Voor deze regeling komen in aanmerking de arbeiders(sters) die met hun werkgever een akkoord bereiken om hun arbeidsprestaties te halveren.

Dit akkoord wordt schriftelijk vastgesteld overeenkomstig de bepalingen van artikel 11bis van de wet van 3 juli 1978 betreffende de arbeidsovereenkomsten.

III. Voorwaarden om recht te hebben op de aanvullende vergoeding

Art. 3.De in artikel 2 van deze overeenkomst genoemde werknemers hebben recht op de aanvullende vergoeding op voorwaarde dat : - zij de werkloosheidsuitkering genieten waarin de reglementering inzake werkloosheidsverzekering voor deze categorie van werknemers voorziet; - zij tijdens de 12 maanden - te rekenen van datum tot datum - die onmiddellijk voorafgaan aan de vermindering van hun arbeidsprestaties, bij dezelfde onderneming hebben gewerkt in een voltijdse arbeidsregeling, zoals bepaald in artikel 1 van deze overeenkomst; - het aantal arbeidsuren van de deeltijdse arbeidsregeling, na vermindering, per arbeidscyclus gemiddeld gelijk is aan de helft van het aantal arbeidsuren van een normale voltijdse arbeidsregeling in de onderneming.

IV. Bedrag en betaling van de aanvullende vergoeding

Art. 4.De aanvullende vergoeding wordt berekend en aangepast zoals bepaald in de artikelen 5 tot en met 10 van voormelde collectieve arbeidsovereenkomst nr 55 van de Nationale Arbeidsraad.

Art. 5.De betaling van de aanvullende vergoeding valt ten laste van de werkgever van de betrokken arbeider(ster).

De betrokken arbeider(ster) ontvangt deze vergoeding hetzij tot de datum dat zijn(haar) rustpensioen ingaat, hetzij tot de datum waarop zijn(haar) arbeidsovereenkomst eindigt.
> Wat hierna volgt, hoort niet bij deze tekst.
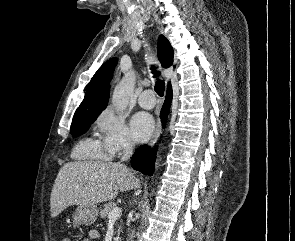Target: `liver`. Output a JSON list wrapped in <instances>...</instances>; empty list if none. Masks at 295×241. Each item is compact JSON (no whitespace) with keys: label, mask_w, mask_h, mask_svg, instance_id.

De aanvullende vergoeding wordt maandelijks betaald of, mits een akkoord tussen betrokken partijen, op het ogenblik van de normale betalingsperioden van het loon in de onderneming, op voorwaarde dat deze perioden niet meer dan een maand bedragen.

V. Overgang naar het voltijds brugpensioen

Art. 6.De betrokken arbeider(ster) heeft recht op de aanvullende vergoeding voor sommige oudere werknemers indien zij worden ontslagen, onder de voorwaarden die zijn vastgesteld door de collectieve arbeidsovereenkomst van 13 mei 1997 betreffende het voltijds brugpensioen in de sector van de terugwinning van lompen.

Indien hij(zij) op het ogenblik van het ontslag de leeftijd van het voltijds brugpensioen niet heeft bereikt, kan de opzegging pas ingaan op de eerste dag van de maand volgend op die tijdens dewelke hij(zij) die leeftijd heeft bereikt.

Art. 7.Ingeval de arbeider(ster) de bepalingen van artikel 6 kan genieten, wordt de aanvullende vergoeding voor sommige oudere werknemers indien zij worden ontslagen, berekend alsof hij(zij) zijn(haar) arbeidsprestaties niet heeft verminderd.

Daartoe wordt het brutoloon dat de arbeider(ster) voor zijn(haar) halftijdse prestaties ontvangt, vermenigvuldigd met twee.

VI. Eindbepalingen

Art. 8.Deze collectieve arbeidsovereenkomst is gesloten ter uitvoering van hoofdstuk IV van titel III van voormelde wet van 26 juli 1996 en ter uitvoering van voormeld koninklijk besluit van 24 februari 1997.

Ze treedt in werking op 1 januari 1997 en is gesloten voor de periode van 1 januari 1997 tot 31 december 1998.

Gezien om te worden gevoegd bij het koninklijk besluit van 31 mei 2001.